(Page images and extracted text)

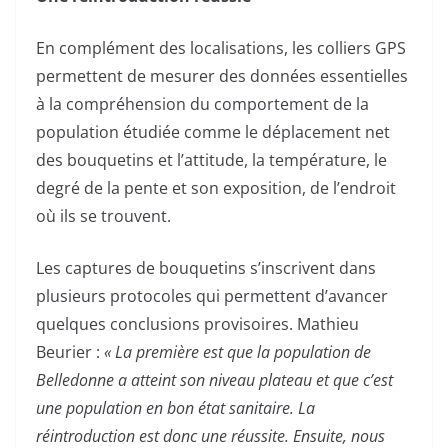
En complément des localisations, les colliers GPS
permettent de mesurer des données essentielles
à la compréhension du comportement de la
population étudiée comme le déplacement net
des bouquetins et l’attitude, la température, le
degré de la pente et son exposition, de l’endroit
où ils se trouvent.
Les captures de bouquetins s’inscrivent dans
plusieurs protocoles qui permettent d’avancer
quelques conclusions provisoires. Mathieu
Beurier :
« La première est que la population de
Belledonne a atteint son niveau plateau et que c’est
une population en bon état sanitaire. La
réintroduction est donc une réussite. Ensuite, nous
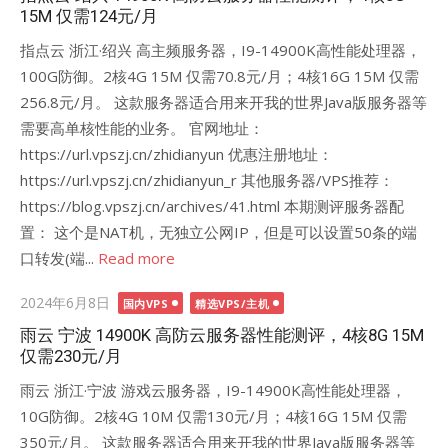
15M 仅需124元/月
指点云 浙江·绍兴 高主频服务器，I9-14900K高性能处理器，
100G防御。2核4G 15M 仅需70.8元/月；4核16G 15M 仅需
256.8元/月。 这款服务器适合用来开我的世界Java版服务器等
需要高单核性能的业务。 官网地址：
https://url.vpszj.cn/zhidianyun 优惠注册地址：
https://url.vpszj.cn/zhidianyun_r 其他服务器/VPS推荐：
https://blog.vpszj.cn/archives/41.html 本期测评服务器配
置： 这个是NAT机，无独立公网IP，但是可以设置50条的端
口转发(端...
Read more
Posted
2024年6月8日
国内VPS
精选VPS/主机
on
雨云 宁波 14900K 高防云服务器性能测评，4核8G 15M
仅需230元/月
雨云 浙江·宁波 游戏云服务器，I9-14900K高性能处理器，
10G防御。2核4G 10M 仅需130元/月；4核16G 15M 仅需
350元/月。 这款服务器适合用来开我的世界Java版服务器等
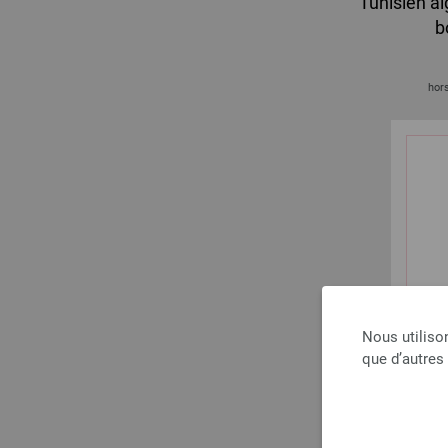
Tunisien ai
b
hors
Nous utiliso
que d’autres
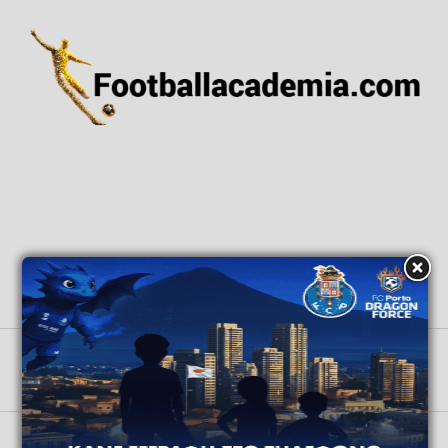
ΑΡΧΙΚΗ
ΕΙΔΗΣΕΙΣ
ΕΘΝΙΚΕΣ ΟΜΑΔΕΣ
ΑΚΑΔΗΜΙΕΣ
GRASSROOTS
ΒΑΘΜΟΛΟΓΙΕΣ
Copyright © 2026 All Rights Reserved by Football Academia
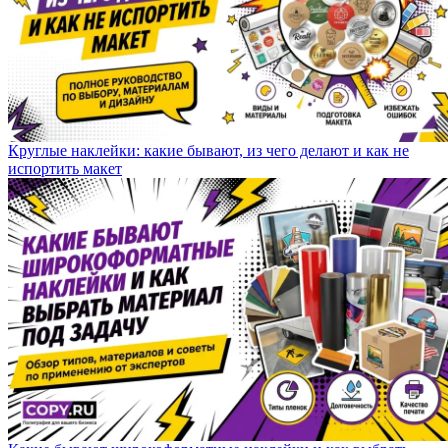
Круглые наклейки: какие бывают, из чего делают и как не
испортить макет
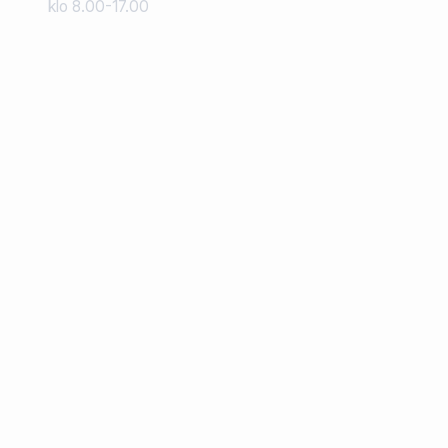
klo 8.00-17.00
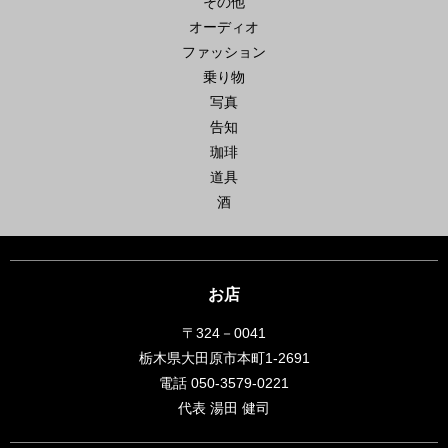
その他
オーディオ
ファッション
乗り物
写真
告知
珈琲
道具
酒
お店
〒324－0041
栃木県大田原市本町1-2691
電話 050-3579-0221
代表 湯田 健司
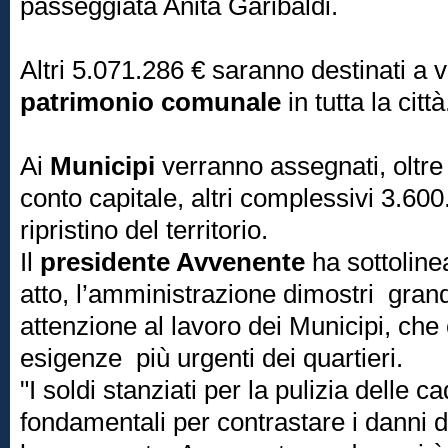
passeggiata Anita Garibaldi.
Altri 5.071.286 € saranno destinati a 
patrimonio comunale
in tutta la città
Ai
Municipi
verranno assegnati, oltre 
conto capitale, altri complessivi 3.600
ripristino del territorio.
Il
presidente Avvenente
ha sottolin
atto, l’amministrazione dimostri gran
attenzione al lavoro dei Municipi, che
esigenze più urgenti dei quartieri.
"I soldi stanziati per la pulizia delle ca
fondamentali per contrastare i danni di 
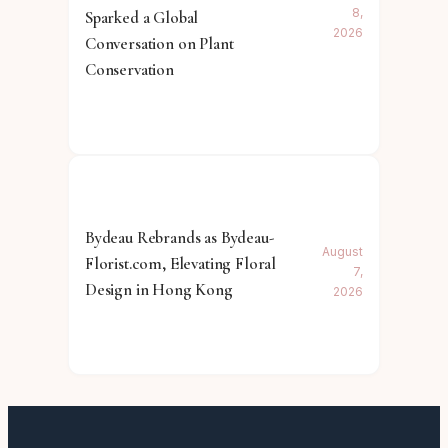
8,
Sparked a Global
2026
Conversation on Plant
Conservation
Bydeau Rebrands as Bydeau-
August
Florist.com, Elevating Floral
7,
Design in Hong Kong
2026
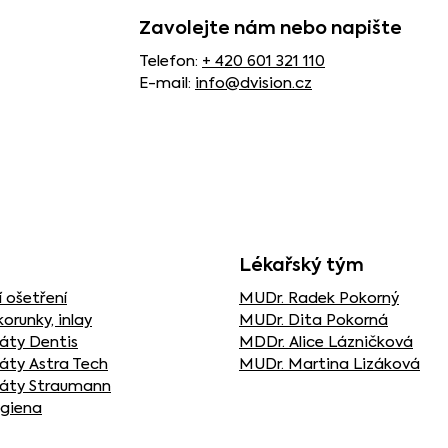
Zavolejte nám nebo napište
Telefon:
+ 420 601 321 110
E-mail:
info@dvision.cz
Lékařský tým
 ošetření
MUDr. Radek Pokorný
korunky, inlay
MUDr. Dita Pokorná
áty Dentis
MDDr. Alice Lázničková
áty Astra Tech
MUDr. Martina Lizáková
áty Straumann
ygiena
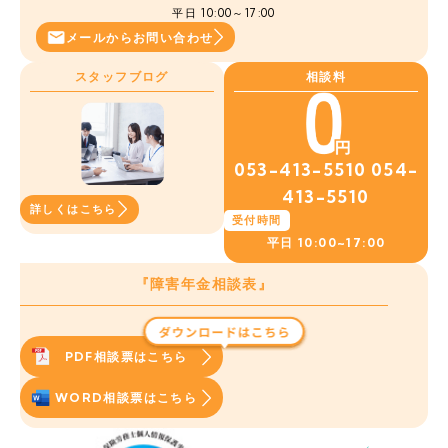
平日 10:00～17:00
メールから
お問い合わせ
スタッフブログ
相談料
053-413-5510
054-
413-5510
詳しくはこちら
受付時間
平日
10:00~17:00
『障害年金相談表』
PDF相談票はこちら
WORD相談票はこちら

> [Task to carry out] An answer consisting of the number alone is required: how many lines in the entries hold the string "vpszj"?

> [Result below] 3